• Records for the exercise
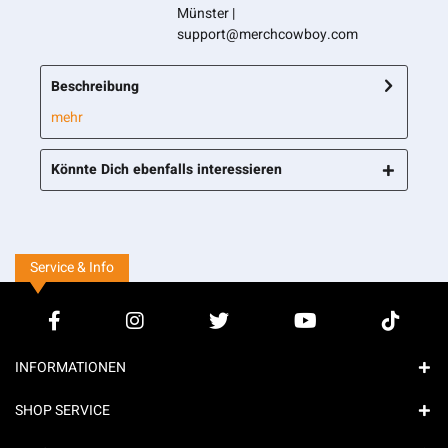
Münster |
support@merchcowboy.com
Beschreibung
mehr
Könnte Dich ebenfalls interessieren
Service & Info
INFORMATIONEN
SHOP SERVICE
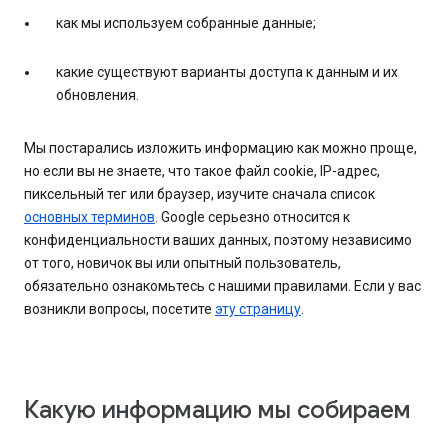
как мы используем собранные данные;
какие существуют варианты доступа к данным и их
обновления.
Мы постарались изложить информацию как можно проще,
но если вы не знаете, что такое файл cookie, IP-адрес,
пиксельный тег или браузер, изучите сначала список
основных терминов
. Google серьезно относится к
конфиденциальности ваших данных, поэтому независимо
от того, новичок вы или опытный пользователь,
обязательно ознакомьтесь с нашими правилами. Если у вас
возникли вопросы, посетите
эту страницу
.
Какую информацию мы собираем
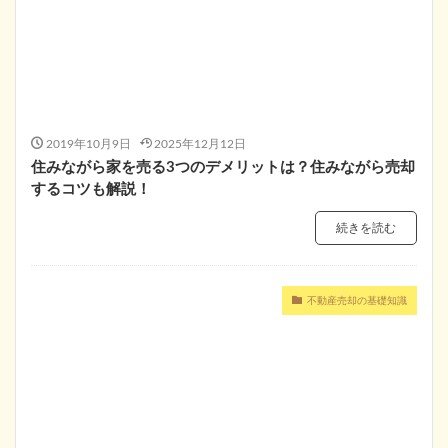
2019年10月9日
2025年12月12日
住みながら家を売る3つのデメリットは？住みながら売却
するコツも解説！
続きを読む
不動産売却の基礎知識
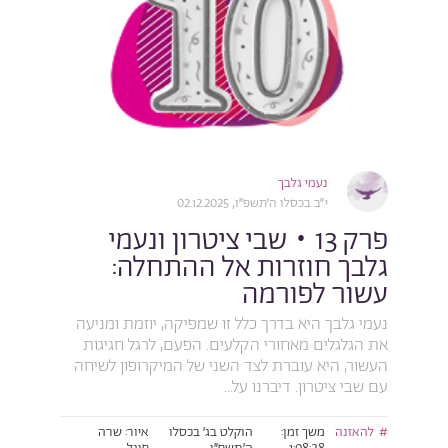
נעמי גלבך
י״ב בכסלו ה׳תשפ״ו, 02.12.2025
פרק 13 • שבי ציטרון ונעמי
גלבך חוזרות אל ההתחלה:
עשור לפורמה
נעמי גלבך היא בדרך כלל זו שמפיקה, יוזמת ומניעה
את הגלגלים מאחורי הקלעים. הפעם, לרגל חגיגות
העשור, היא עוברת לצד השני של המיקרופון לשיחה
עם שבי ציטרון. דיברנו על...
להאזנה
משך זמן:
הוקלט בג׳ בכסלו
איור: שרה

• Try it
Produce exactly the lines from the one containing "את הגלגלים מאחורי הקלעים. הפעם, לרגל חגיגות" through the final line of the records above, both included, and no others.

• Solution to the problem
את הגלגלים מאחורי הקלעים. הפעם, לרגל חגיגות
העשור, היא עוברת לצד השני של המיקרופון לשיחה
עם שבי ציטרון. דיברנו על...
להאזנה
משך זמן:
הוקלט בג׳ בכסלו
איור: שרה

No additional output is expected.